* _EXERCISE_
Below are the entries; return every line among them that holds the word "إدارة".

::: DATA FOR REVIEW

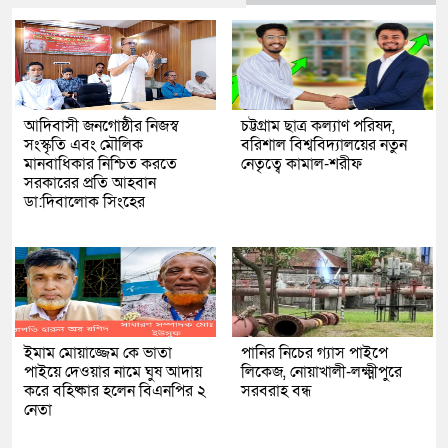
আদিবাসী জনগোষ্ঠীর নিজস্ব
চট্টগ্রাম ছাত্র কল্যাণ পরিষদ,
সংস্কৃতি এবং মৌলিক
বরিশাল বিশ্ববিদ্যালয়ের নতুন
মানবাধিকার নিশ্চিত করতে
নেতৃত্বে কামাল-শরীফ
সরকারের প্রতি আহবান
ডা:দিবালোক সিংহের
ইমাম মোয়াজ্জেম কে ভাতা
পানির নিচের গ্যাস পাইপে
পাইয়ে দেওয়ার নামে ঘুষ আদায়
লিকেজ, নোয়াখালী-লক্ষ্মীপুরে
করে বহিষ্কার হলেন বিএনপির ২
সরবরাহ বন্ধ
নেতা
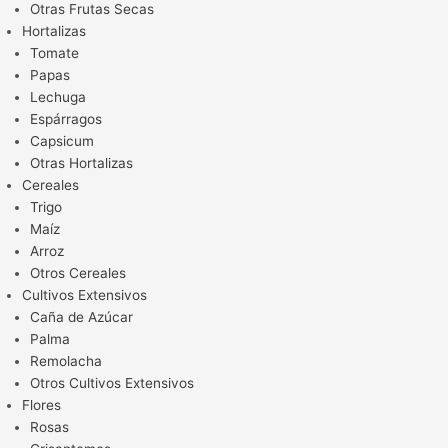
Otras Frutas Secas
Hortalizas
Tomate
Papas
Lechuga
Espárragos
Capsicum
Otras Hortalizas
Cereales
Trigo
Maíz
Arroz
Otros Cereales
Cultivos Extensivos
Caña de Azúcar
Palma
Remolacha
Otros Cultivos Extensivos
Flores
Rosas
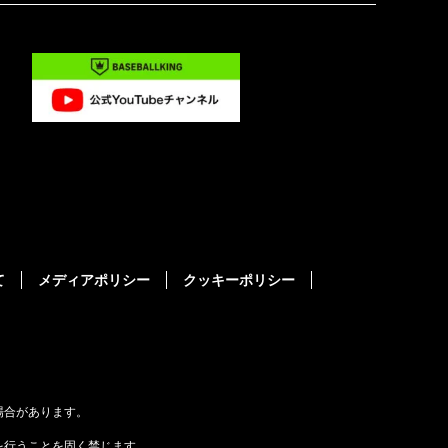
て
メディアポリシー
クッキーポリシー
場合があります。
を行うことを固く禁じます。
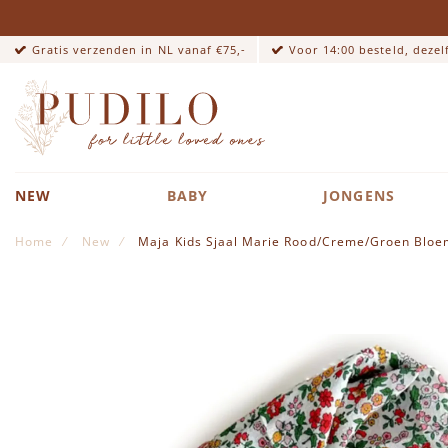
Gratis verzenden in NL vanaf €75,-
Voor 14:00 besteld, deze
NEW
BABY
JONGENS
Home
New
Maja Kids Sjaal Marie Rood/Creme/Groen Blo
Ga naar het einde van de afbeeldingen-gallerij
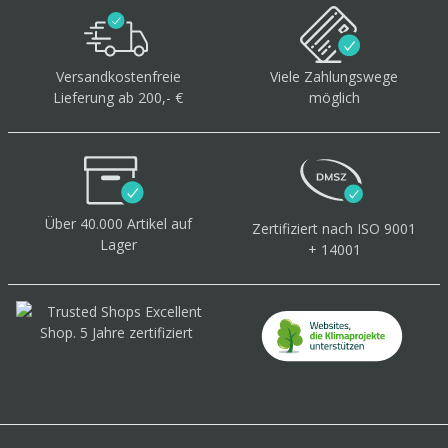
Versandkostenfreie
Viele Zahlungswege
Lieferung ab 200,- €
möglich
Über 40.000 Artikel
auf
Zertifiziert
nach ISO 9001
Lager
+ 14001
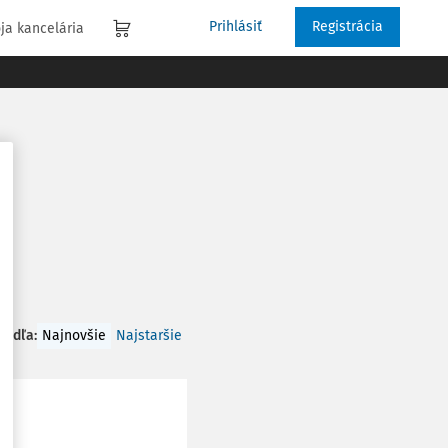
Prihlásiť
Registrácia
ja kancelária
 podľa
:
Najnovšie
Najstaršie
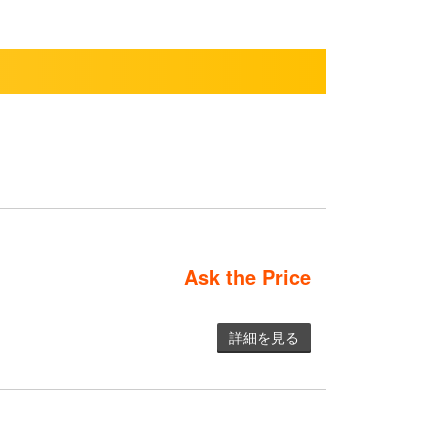
Ask the Price
詳細を見る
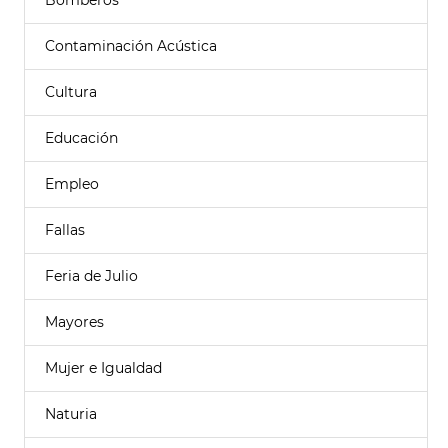
Bomberos
Contaminación Acústica
Cultura
Educación
Empleo
Fallas
Feria de Julio
Mayores
Mujer e Igualdad
Naturia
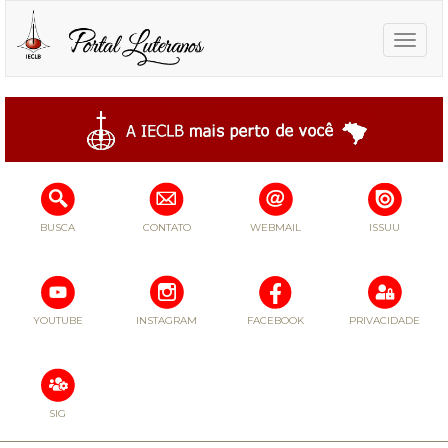
Toggle
naviga
BUSCA
CONTATO
WEBMAIL
ISSUU
YOUTUBE
INSTAGRAM
FACEBOOK
PRIVACIDADE
SIG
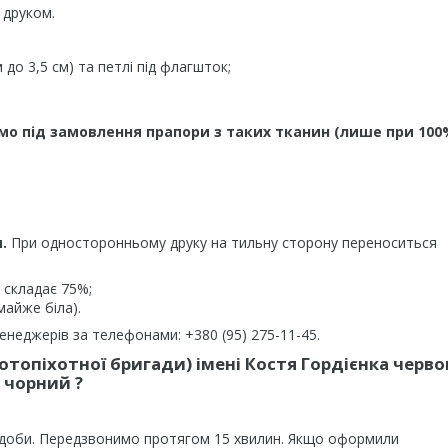
 друком.
до 3,5 см) та петлі під флагшток;
мо під замовлення прапори з таких тканин (лише при 100
.
При односторонньому друку на тильну сторону переноситься
 складає 75%;
майже біла).
неджерів за телефонами: +380 (95) 275-11-45.
отопіхотної бригади) імені Костя Гордієнка черво
чорний ?
 доби. Передзвонимо протягом 15 хвилин. Якщо оформили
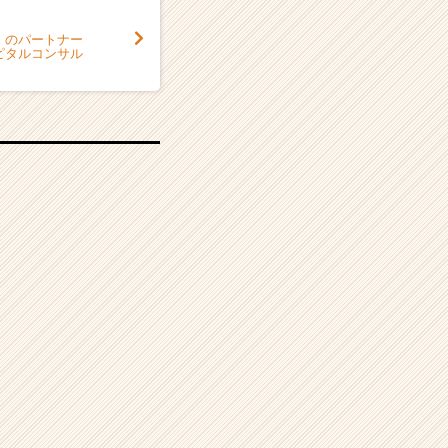
」のパートナー
ピタルコンサル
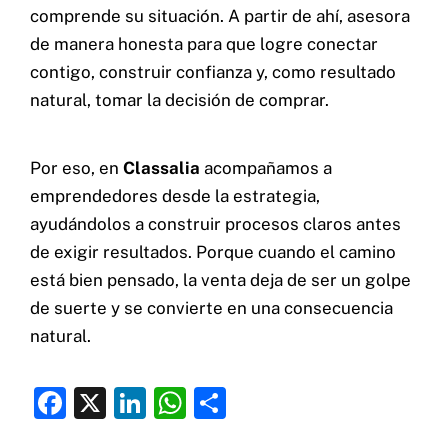
comprende su situación. A partir de ahí, asesora
de manera honesta para que logre conectar
contigo, construir confianza y, como resultado
natural, tomar la decisión de comprar.
Por eso, en
Classalia
acompañamos a
emprendedores desde la estrategia,
ayudándolos a construir procesos claros antes
de exigir resultados. Porque cuando el camino
está bien pensado, la venta deja de ser un golpe
de suerte y se convierte en una consecuencia
natural.
F
X
Li
W
C
a
n
h
o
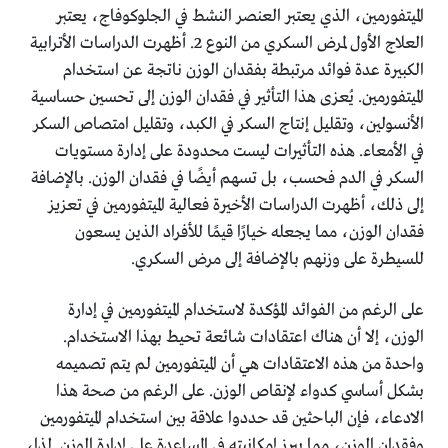
الميتفورمين، الذي يعتبر العنصر النشط في الجلوكوفاج، يعتبر
العلاج الأول لمرض السكري من النوع 2. أظهرت الدراسات الأترابية
الكبيرة عدة فوائد مرتبطة بفقدان الوزن ناتجة عن استخدام
الميتفورمين. يُعزى هذا التأثير في فقدان الوزن إلى تحسين حساسية
الأنسولين، وتقليل إنتاج السكر في الكبد، وتقليل امتصاص السكر
في الأمعاء. هذه التأثيرات ليست محدودة على إدارة مستويات
السكر في الدم فحسب، بل تسهم أيضًا في فقدان الوزن. بالإضافة
إلى ذلك، أظهرت الدراسات الأخيرة فعالية الميتفورمين في تعزيز
فقدان الوزن، مما يجعله خيارًا قيمًا للأفراد الذين يسعون
للسيطرة على وزنهم بالإضافة إلى مرض السكري.
على الرغم من الفوائد المؤكدة لاستخدام الميتفورمين في إدارة
الوزن، إلا أن هناك اعتقادات شائعة تحيط بهذا الاستخدام.
واحدة من هذه الاعتقادات هي أن الميتفورمين لم يتم تصميمه
بشكل أساسي كدواء لإنقاص الوزن. على الرغم من صحة هذا
الادعاء، فإن الباحثين قد حددوا علاقة بين استخدام الميتفورمين
وفقدان الوزن، مما يبرز إمكانيته في المساعدة على إدارة الوزن. لذا،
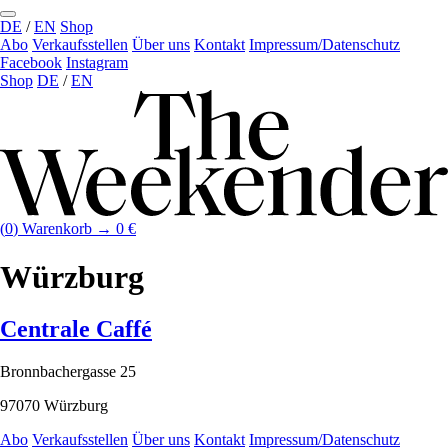
DE
/
EN
Shop
Abo
Verkaufs­stellen
Über uns
Kontakt
Impressum/Datenschutz
Facebook
Instagram
Shop
DE
/
EN
(
0
)
Warenkorb →
0
€
Würzburg
Centrale Caffé
Bronnbachergasse 25
97070 Würzburg
Abo
Verkaufs­stellen
Über uns
Kontakt
Impressum/Datenschutz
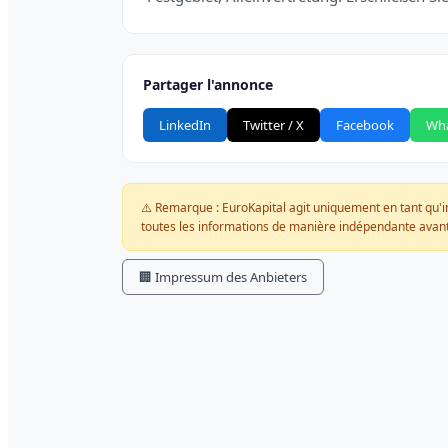
Partager l'annonce
LinkedIn
Twitter / X
Facebook
Wh
⚠️ Remarque : EuroKapital agit uniquement en tant qu'int
toutes les informations de manière indépendante avant
🏢 Impressum des Anbieters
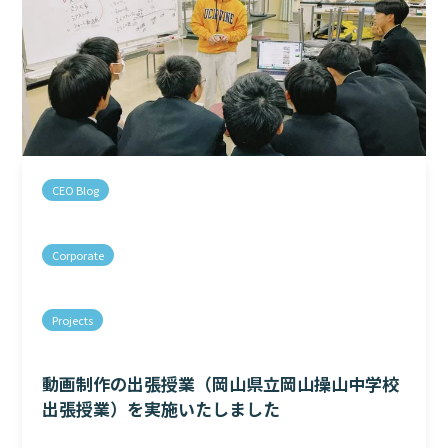
CEO Blog
Corporate
Projects
動画制作の出張授業（岡山県立岡山操山中学校
出張授業）を実施いたしました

::::::

* _RESPONSE AREA_
في الأمعاء. هذه التأثيرات ليست محدودة على إدارة مستويات
على الرغم من الفوائد المؤكدة لاستخدام الميتفورمين في إدارة
وفقدان الوزن، مما يبرز إمكانيته في المساعدة على إدارة الوزن. لذا،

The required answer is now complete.